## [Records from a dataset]
-----
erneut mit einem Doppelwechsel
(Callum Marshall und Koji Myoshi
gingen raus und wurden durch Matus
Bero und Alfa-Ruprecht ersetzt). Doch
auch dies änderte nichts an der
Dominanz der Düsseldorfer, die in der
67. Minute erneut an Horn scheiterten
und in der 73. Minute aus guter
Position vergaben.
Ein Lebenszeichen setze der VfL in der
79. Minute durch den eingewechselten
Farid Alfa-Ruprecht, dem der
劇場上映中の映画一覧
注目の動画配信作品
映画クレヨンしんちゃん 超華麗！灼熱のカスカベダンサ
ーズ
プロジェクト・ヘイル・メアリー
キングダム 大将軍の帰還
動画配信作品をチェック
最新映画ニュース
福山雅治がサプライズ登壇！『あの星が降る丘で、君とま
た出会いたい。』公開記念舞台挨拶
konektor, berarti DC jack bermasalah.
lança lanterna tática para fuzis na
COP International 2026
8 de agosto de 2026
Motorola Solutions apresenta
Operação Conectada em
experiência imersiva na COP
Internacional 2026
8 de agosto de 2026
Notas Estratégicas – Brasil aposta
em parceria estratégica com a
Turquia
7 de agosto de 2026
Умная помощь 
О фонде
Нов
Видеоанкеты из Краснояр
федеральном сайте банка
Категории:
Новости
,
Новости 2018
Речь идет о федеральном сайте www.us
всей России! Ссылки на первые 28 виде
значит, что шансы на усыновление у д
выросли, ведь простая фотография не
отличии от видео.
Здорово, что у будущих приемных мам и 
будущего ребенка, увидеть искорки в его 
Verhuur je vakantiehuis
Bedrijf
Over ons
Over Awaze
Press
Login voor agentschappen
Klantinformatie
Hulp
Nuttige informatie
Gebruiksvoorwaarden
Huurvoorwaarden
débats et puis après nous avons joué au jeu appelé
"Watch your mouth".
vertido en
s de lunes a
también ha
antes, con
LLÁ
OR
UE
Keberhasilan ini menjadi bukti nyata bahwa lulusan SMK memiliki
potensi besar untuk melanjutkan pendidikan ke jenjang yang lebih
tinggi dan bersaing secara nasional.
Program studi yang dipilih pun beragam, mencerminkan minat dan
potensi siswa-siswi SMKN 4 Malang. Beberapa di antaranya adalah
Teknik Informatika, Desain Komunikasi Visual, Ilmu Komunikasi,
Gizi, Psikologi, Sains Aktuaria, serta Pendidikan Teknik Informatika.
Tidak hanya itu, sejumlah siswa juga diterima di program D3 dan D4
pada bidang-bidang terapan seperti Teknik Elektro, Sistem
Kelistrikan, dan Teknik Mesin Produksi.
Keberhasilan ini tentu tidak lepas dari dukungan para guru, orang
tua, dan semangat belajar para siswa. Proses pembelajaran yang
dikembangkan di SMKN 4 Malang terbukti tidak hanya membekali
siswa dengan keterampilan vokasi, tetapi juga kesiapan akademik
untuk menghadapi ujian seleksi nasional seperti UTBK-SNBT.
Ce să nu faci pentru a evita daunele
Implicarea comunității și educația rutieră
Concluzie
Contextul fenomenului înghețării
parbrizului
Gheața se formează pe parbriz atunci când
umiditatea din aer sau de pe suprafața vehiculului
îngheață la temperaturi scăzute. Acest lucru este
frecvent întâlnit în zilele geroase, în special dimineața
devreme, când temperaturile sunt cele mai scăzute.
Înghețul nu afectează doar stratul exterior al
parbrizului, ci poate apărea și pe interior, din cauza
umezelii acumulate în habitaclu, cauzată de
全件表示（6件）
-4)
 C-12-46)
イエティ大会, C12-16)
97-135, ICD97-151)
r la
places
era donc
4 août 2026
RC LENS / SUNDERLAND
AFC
-----
## [EXERCISE]
Out of the entries above, write out only the lines between the line holding "Verhuur je vakantiehuis" and the line holding "Ce să nu faci pentru a evita daunele", inclusive, each exactly as given.

## [ANSWER FOR THIS EXERCISE]
Verhuur je vakantiehuis
Bedrijf
Over ons
Over Awaze
Press
Login voor agentschappen
Klantinformatie
Hulp
Nuttige informatie
Gebruiksvoorwaarden
Huurvoorwaarden
débats et puis après nous avons joué au jeu appelé
"Watch your mouth".
vertido en
s de lunes a
también ha
antes, con
LLÁ
OR
UE
Keberhasilan ini menjadi bukti nyata bahwa lulusan SMK memiliki
potensi besar untuk melanjutkan pendidikan ke jenjang yang lebih
tinggi dan bersaing secara nasional.
Program studi yang dipilih pun beragam, mencerminkan minat dan
potensi siswa-siswi SMKN 4 Malang. Beberapa di antaranya adalah
Teknik Informatika, Desain Komunikasi Visual, Ilmu Komunikasi,
Gizi, Psikologi, Sains Aktuaria, serta Pendidikan Teknik Informatika.
Tidak hanya itu, sejumlah siswa juga diterima di program D3 dan D4
pada bidang-bidang terapan seperti Teknik Elektro, Sistem
Kelistrikan, dan Teknik Mesin Produksi.
Keberhasilan ini tentu tidak lepas dari dukungan para guru, orang
tua, dan semangat belajar para siswa. Proses pembelajaran yang
dikembangkan di SMKN 4 Malang terbukti tidak hanya membekali
siswa dengan keterampilan vokasi, tetapi juga kesiapan akademik
untuk menghadapi ujian seleksi nasional seperti UTBK-SNBT.
Ce să nu faci pentru a evita daunele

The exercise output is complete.